* **DATA**:
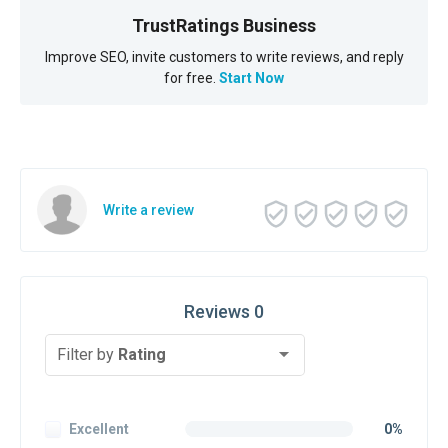
TrustRatings Business
Improve SEO, invite customers to write reviews, and reply
for free.
Start Now
Write a review
Reviews 0
Filter by
Rating
Excellent
0%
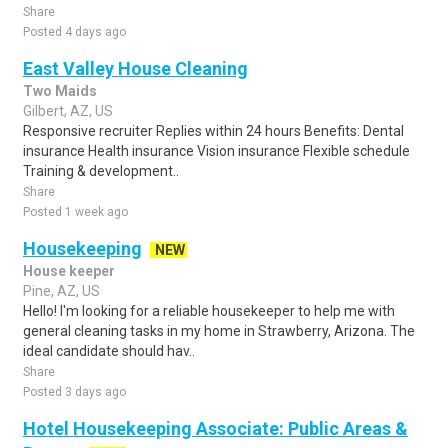
Share
Posted 4 days ago
East Valley House Cleaning
Two Maids
Gilbert, AZ, US
Responsive recruiter Replies within 24 hours Benefits: Dental
insurance Health insurance Vision insurance Flexible schedule
Training & development..
Share
Posted 1 week ago
Housekeeping
NEW
House keeper
Pine, AZ, US
Hello! I'm looking for a reliable housekeeper to help me with
general cleaning tasks in my home in Strawberry, Arizona. The
ideal candidate should hav..
Share
Posted 3 days ago
Hotel Housekeeping Associate: Public Areas &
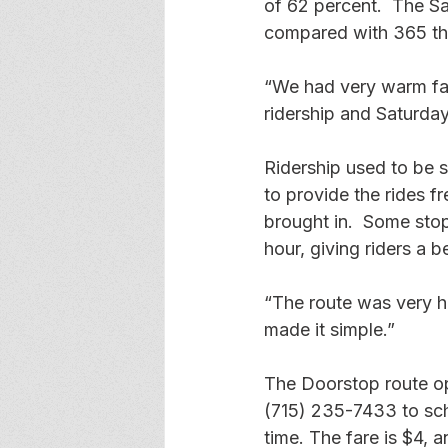
of 62 percent.  The S
compared with 365 the
“We had very warm fal
ridership and Saturday
Ridership used to be s
to provide the rides f
brought in.  Some stop
hour, giving riders a b
“The route was very h
made it simple.” 
The Doorstop route op
(715) 235-7433 to sch
time. The fare is $4, 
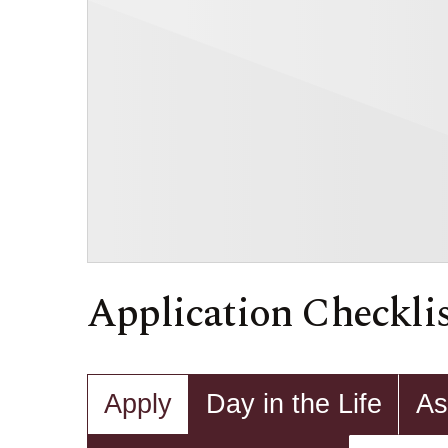
Application Checkli
Apply
Day in the Life
As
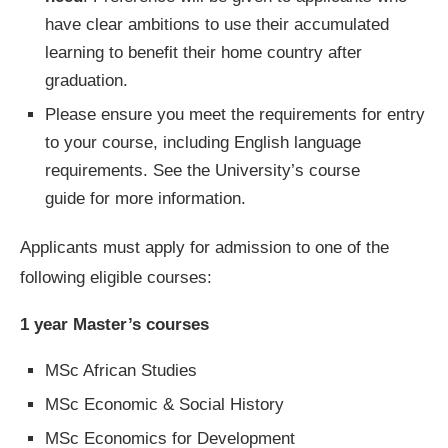
have clear ambitions to use their accumulated
learning to benefit their home country after
graduation.
Please ensure you meet the requirements for entry
to your course, including English language
requirements. See the University’s course
guide for more information.
Applicants must apply for admission to one of the
following eligible courses:
1 year Master’s courses
MSc African Studies
MSc Economic & Social History
MSc Economics for Development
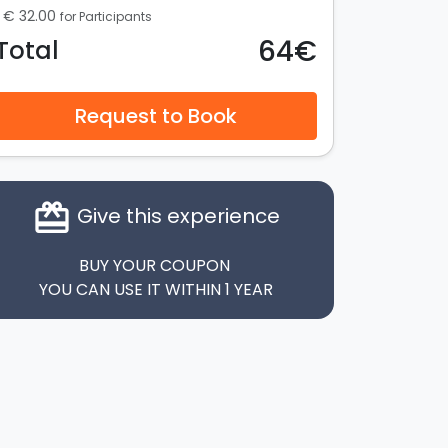
€ 32.00
for Participants
64€
Total
Request to Book
card_giftcard
Give this experience
BUY YOUR COUPON
YOU CAN USE IT WITHIN 1 YEAR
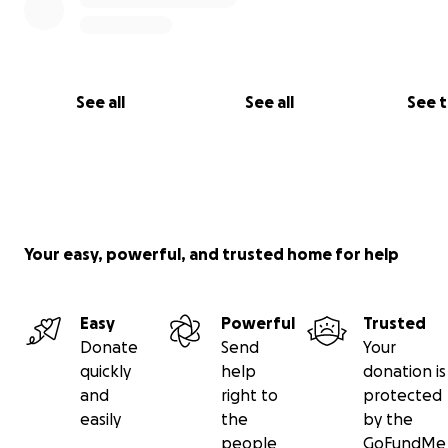
See all
See all
See 
Your easy, powerful, and trusted home for help
Easy
Powerful
Trusted
Donate
Send
Your
quickly
help
donation is
and
right to
protected
easily
the
by the
people
GoFundMe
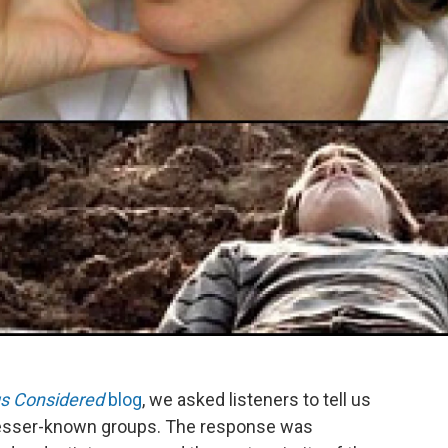
gs Considered
blog
, we asked listeners to tell us
y lesser-known groups. The response was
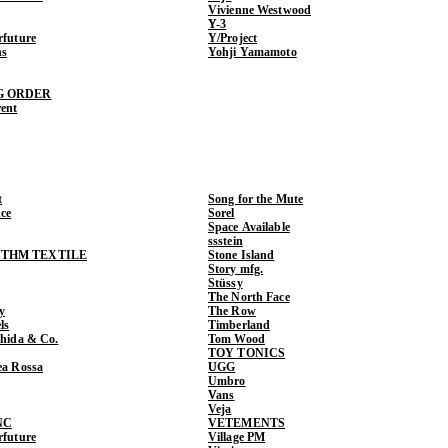
Vivienne Westwood
Y-3
rfuture
Y/Project
ns
Yohji Yamamoto
G ORDER
rent
t
Song for the Mute
ce
Sorel
Space Available
ssstein
THM TEXTILE
Stone Island
Story mfg.
Stüssy
The North Face
y
The Row
ls
Timberland
shida & Co.
Tom Wood
TOY TONICS
ea Rossa
UGG
Umbro
Vans
Veja
NC
VETEMENTS
rfuture
Village PM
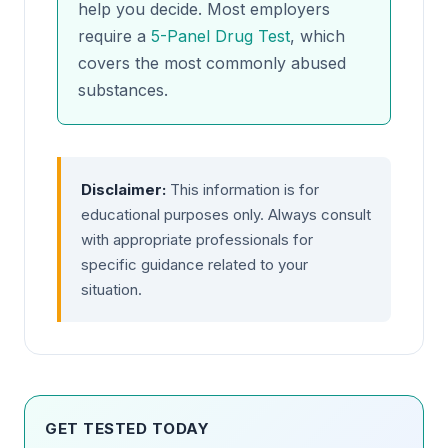
help you decide. Most employers
require a
5-Panel Drug Test
, which
covers the most commonly abused
substances.
Disclaimer:
This information is for
educational purposes only. Always consult
with appropriate professionals for
specific guidance related to your
situation.
GET TESTED TODAY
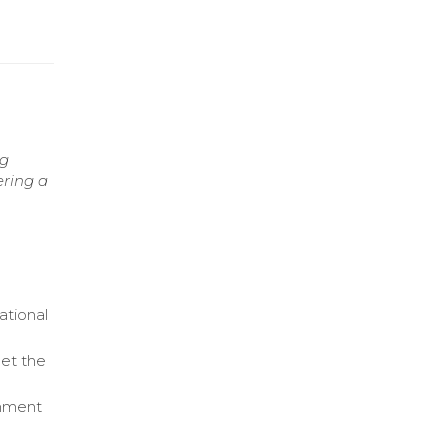
ng
ering a
ational
et the
gnment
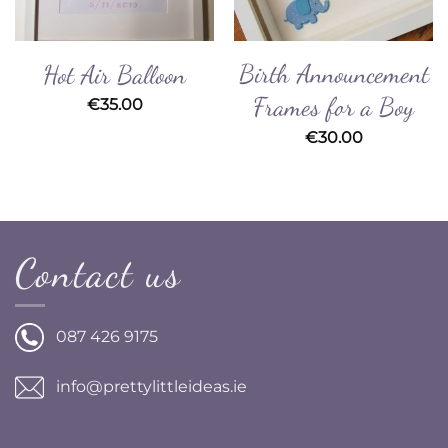
Birth Announcement
Hot Air Balloon
Frames for a Boy
€
35.00
€
30.00
Contact us
087 426 9175
info@prettylittleideas.ie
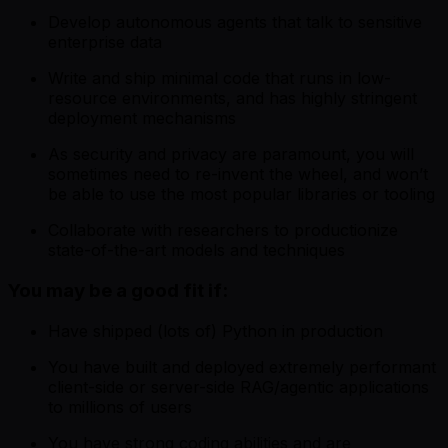
Develop autonomous agents that talk to sensitive
enterprise data
Write and ship minimal code that runs in low-
resource environments, and has highly stringent
deployment mechanisms
As security and privacy are paramount, you will
sometimes need to re-invent the wheel, and won’t
be able to use the most popular libraries or tooling
Collaborate with researchers to productionize
state-of-the-art models and techniques
You may be a good fit if:
Have shipped (lots of) Python in production
You have built and deployed extremely performant
client-side or server-side RAG/agentic applications
to millions of users
You have strong coding abilities and are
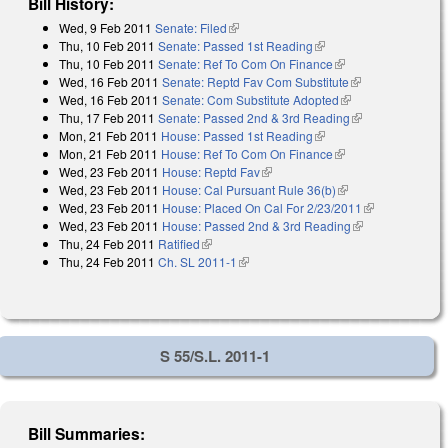
Bill History:
Wed, 9 Feb 2011
Senate: Filed
(link is external)
Thu, 10 Feb 2011
Senate: Passed 1st Reading
(link is external)
Thu, 10 Feb 2011
Senate: Ref To Com On Finance
(link is external)
Wed, 16 Feb 2011
Senate: Reptd Fav Com Substitute
(link is
Wed, 16 Feb 2011
Senate: Com Substitute Adopted
(link is external)
external)
Thu, 17 Feb 2011
Senate: Passed 2nd & 3rd Reading
(link is
Mon, 21 Feb 2011
House: Passed 1st Reading
(link is external)
external)
Mon, 21 Feb 2011
House: Ref To Com On Finance
(link is external)
Wed, 23 Feb 2011
House: Reptd Fav
(link is external)
Wed, 23 Feb 2011
House: Cal Pursuant Rule 36(b)
(link is external)
Wed, 23 Feb 2011
House: Placed On Cal For 2/23/2011
(link is
Wed, 23 Feb 2011
House: Passed 2nd & 3rd Reading
(link is
external)
Thu, 24 Feb 2011
Ratified
(link is external)
external)
Thu, 24 Feb 2011
Ch. SL 2011-1
(link is external)
S 55/S.L. 2011-1
Bill Summaries:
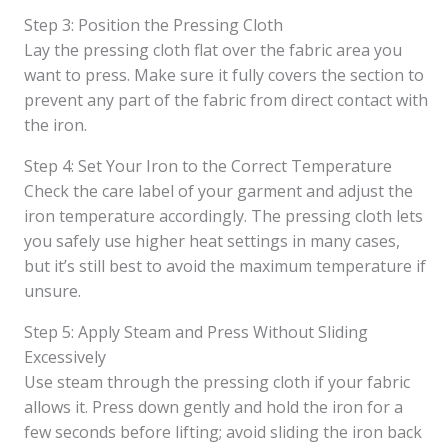
Step 3: Position the Pressing Cloth
Lay the pressing cloth flat over the fabric area you
want to press. Make sure it fully covers the section to
prevent any part of the fabric from direct contact with
the iron.
Step 4: Set Your Iron to the Correct Temperature
Check the care label of your garment and adjust the
iron temperature accordingly. The pressing cloth lets
you safely use higher heat settings in many cases,
but it’s still best to avoid the maximum temperature if
unsure.
Step 5: Apply Steam and Press Without Sliding
Excessively
Use steam through the pressing cloth if your fabric
allows it. Press down gently and hold the iron for a
few seconds before lifting; avoid sliding the iron back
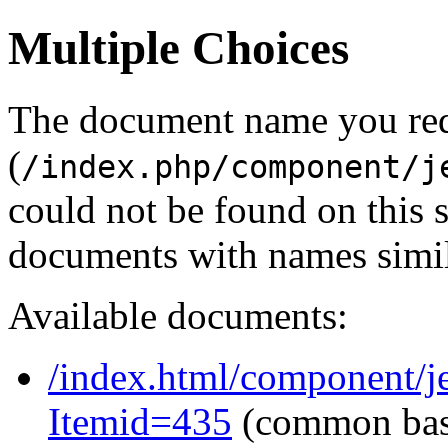
Multiple Choices
The document name you re
(
/index.php/component/j
could not be found on this
documents with names simil
Available documents:
/index.html/component/j
Itemid=435
(common ba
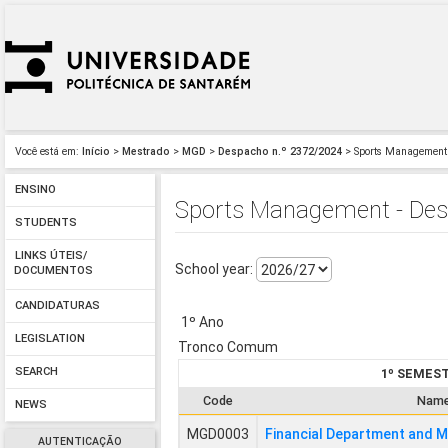
Você está em:
Início
>
Mestrado
>
MGD
>
Despacho n.º 2372/2024
> Sports Management 
ENSINO
Sports Management - Desp
STUDENTS
LINKS ÚTEIS/
School year:
DOCUMENTOS
CANDIDATURAS
1º Ano
LEGISLATION
Tronco Comum
SEARCH
1º SEMES
Code
Nam
NEWS
MGD0003
Financial Department and 
AUTENTICAÇÃO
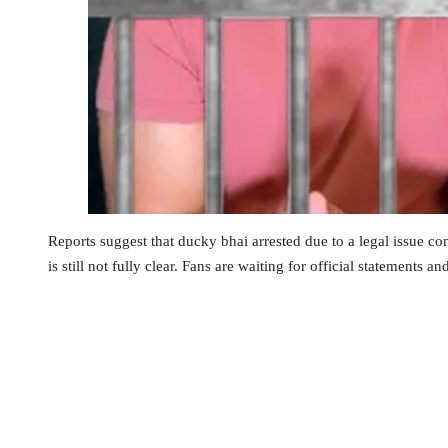
Reports suggest that ducky bhai arrested due to a legal issue con
is still not fully clear. Fans are waiting for official statements an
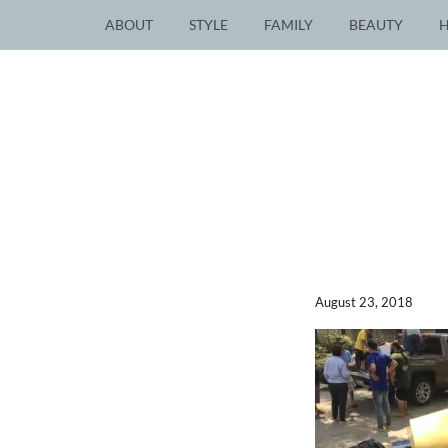
ABOUT
STYLE
FAMILY
BEAUTY
August 23, 2018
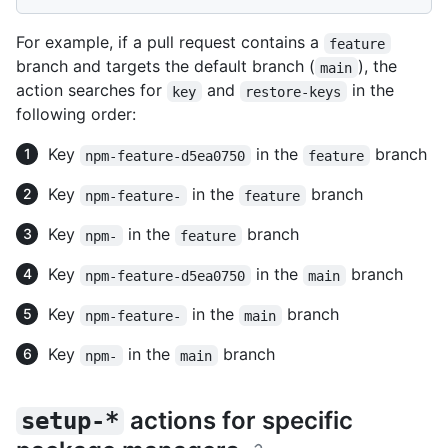
For example, if a pull request contains a
feature
branch and targets the default branch (
), the
main
action searches for
and
in the
key
restore-keys
following order:
Key
in the
branch
npm-feature-d5ea0750
feature
Key
in the
branch
npm-feature-
feature
Key
in the
branch
npm-
feature
Key
in the
branch
npm-feature-d5ea0750
main
Key
in the
branch
npm-feature-
main
Key
in the
branch
npm-
main
actions for specific
setup-*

* **PROBLEM TO WORK ON**:
Only the pictures are to be left out; copy all the remaining material above exactly.

* **RESPONSE TO THIS EXERCISE**:
TrustRatings Business
Improve SEO, invite customers to write reviews, and reply
for free.
Start Now
Write a review
Reviews 0
Filter by
Rating
Excellent
0%
Share
Posted 4 days ago
East Valley House Cleaning
Two Maids
Gilbert, AZ, US
Responsive recruiter Replies within 24 hours Benefits: Dental
insurance Health insurance Vision insurance Flexible schedule
Training & development..
Share
Posted 1 week ago
Housekeeping
NEW
House keeper
Pine, AZ, US
Hello! I'm looking for a reliable housekeeper to help me with
general cleaning tasks in my home in Strawberry, Arizona. The
ideal candidate should hav..
Share
Posted 3 days ago
Hotel Housekeeping Associate: Public Areas &
of 62 percent.  The S
compared with 365 the
“We had very warm fal
ridership and Saturday
Ridership used to be s
to provide the rides f
brought in.  Some stop
hour, giving riders a b
“The route was very h
made it simple.” 
The Doorstop route op
(715) 235-7433 to sch
time. The fare is $4, 
Application Checkli
Apply
Day in the Life
As
have clear ambitions to use their accumulated
learning to benefit their home country after
graduation.
Please ensure you meet the requirements for entry
to your course, including English language
requirements. See the University’s course
guide for more information.
Applicants must apply for admission to one of the
following eligible courses:
1 year Master’s courses
MSc African Studies
MSc Economic & Social History
MSc Economics for Development
€ 32.00
for Participants
64€
Total
Request to Book
card_giftcard
Give this experience
BUY YOUR COUPON
YOU CAN USE IT WITHIN 1 YEAR
See all
See all
See 
Your easy, powerful, and trusted home for help
Easy
Powerful
Trusted
Donate
Send
Your
quickly
help
donation is
and
right to
protected
easily
the
by the
people
GoFundMe
gs Considered
blog
, we asked listeners to tell us
y lesser-known groups. The response was
Vivienne Westwood
Y-3
rfuture
Y/Project
ns
Yohji Yamamoto
G ORDER
rent
t
Song for the Mute
ce
Sorel
Space Available
ssstein
THM TEXTILE
Stone Island
Story mfg.
Stüssy
The North Face
y
The Row
ls
Timberland
shida & Co.
Tom Wood
TOY TONICS
ea Rossa
UGG
Umbro
Vans
Veja
NC
VETEMENTS
rfuture
Village PM
help you decide. Most employers
require a
5-Panel Drug Test
, which
covers the most commonly abused
substances.
Disclaimer:
This information is for
educational purposes only. Always consult
with appropriate professionals for
specific guidance related to your
situation.
GET TESTED TODAY
ng
ering a
ational
et the
gnment
Birth Announcement
Hot Air Balloon
Frames for a Boy
€
35.00
€
30.00
Contact us
087 426 9175
info@prettylittleideas.ie
Develop autonomous agents that talk to sensitive
enterprise data
Write and ship minimal code that runs in low-
resource environments, and has highly stringent
deployment mechanisms
As security and privacy are paramount, you will
sometimes need to re-invent the wheel, and won’t
be able to use the most popular libraries or tooling
Collaborate with researchers to productionize
state-of-the-art models and techniques
You may be a good fit if:
Have shipped (lots of) Python in production
You have built and deployed extremely performant
client-side or server-side RAG/agentic applications
to millions of users
You have strong coding abilities and are
Bill History:
Wed, 9 Feb 2011
Senate: Filed
(link is external)
Thu, 10 Feb 2011
Senate: Passed 1st Reading
(link is external)
Thu, 10 Feb 2011
Senate: Ref To Com On Finance
(link is external)
Wed, 16 Feb 2011
Senate: Reptd Fav Com Substitute
(link is
Wed, 16 Feb 2011
Senate: Com Substitute Adopted
(link is external)
external)
Thu, 17 Feb 2011
Senate: Passed 2nd & 3rd Reading
(link is
Mon, 21 Feb 2011
House: Passed 1st Reading
(link is external)
external)
Mon, 21 Feb 2011
House: Ref To Com On Finance
(link is external)
Wed, 23 Feb 2011
House: Reptd Fav
(link is external)
Wed, 23 Feb 2011
House: Cal Pursuant Rule 36(b)
(link is external)
Wed, 23 Feb 2011
House: Placed On Cal For 2/23/2011
(link is
Wed, 23 Feb 2011
House: Passed 2nd & 3rd Reading
(link is
external)
Thu, 24 Feb 2011
Ratified
(link is external)
external)
Thu, 24 Feb 2011
Ch. SL 2011-1
(link is external)
S 55/S.L. 2011-1
Bill Summaries:
Step 3: Position the Pressing Cloth
Lay the pressing cloth flat over the fabric area you
want to press. Make sure it fully covers the section to
prevent any part of the fabric from direct contact with
the iron.
Step 4: Set Your Iron to the Correct Temperature
Check the care label of your garment and adjust the
iron temperature accordingly. The pressing cloth lets
you safely use higher heat settings in many cases,
but it’s still best to avoid the maximum temperature if
unsure.
Step 5: Apply Steam and Press Without Sliding
Excessively
Use steam through the pressing cloth if your fabric
allows it. Press down gently and hold the iron for a
few seconds before lifting; avoid sliding the iron back
Multiple Choices
The document name you re
(
/index.php/component/j
could not be found on this
documents with names simil
Available documents:
/index.html/component/j
Itemid=435
(common ba
Você está em:
Início
>
Mestrado
>
MGD
>
Despacho n.º 2372/2024
> Sports Management 
ENSINO
Sports Management - Desp
STUDENTS
LINKS ÚTEIS/
School year:
DOCUMENTOS
CANDIDATURAS
1º Ano
LEGISLATION
Tronco Comum
SEARCH
1º SEMES
Code
Nam
NEWS
MGD0003
Financial Department and 
AUTENTICAÇÃO
Reports suggest that ducky bhai arrested due to a legal issue con
is still not fully clear. Fans are waiting for official statements an
ABOUT
STYLE
FAMILY
BEAUTY
August 23, 2018
For example, if a pull request contains a
feature
branch and targets the default branch (
), the
main
action searches for
and
in the
key
restore-keys
following order:
Key
in the
branch
npm-feature-d5ea0750
feature
Key
in the
branch
npm-feature-
feature
Key
in the
branch
npm-
feature
Key
in the
branch
npm-feature-d5ea0750
main
Key
in the
branch
npm-feature-
main
Key
in the
branch
npm-
main
actions for specific
setup-*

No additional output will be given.